(Stored items)
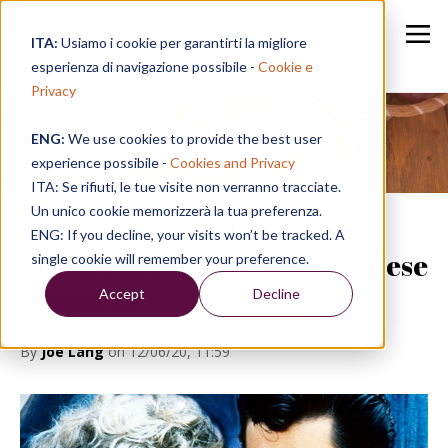
ITA:
Usiamo i cookie per garantirti la migliore
esperienza di navigazione possibile -
Cookie e
Privacy
ENG:
We use cookies to provide the best user
Speak in a Week
experience possibile -
Cookies and Privacy
ITA: Se rifiuti, le tue visite non verranno tracciate.
Un unico cookie memorizzerà la tua preferenza.
SPEAK TIPS | le 10 canzoni
ENG: If you decline, your visits won’t be tracked. A
migliori per imparare l’inglese
single cookie will remember your preference.
- Parte IV
Accept
Decline
By
Joe Lang
on 12/06/20, 11:59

What the exercise asks => For the word "your", count the lines of the records that contain it and give only the number.

Finished task => 2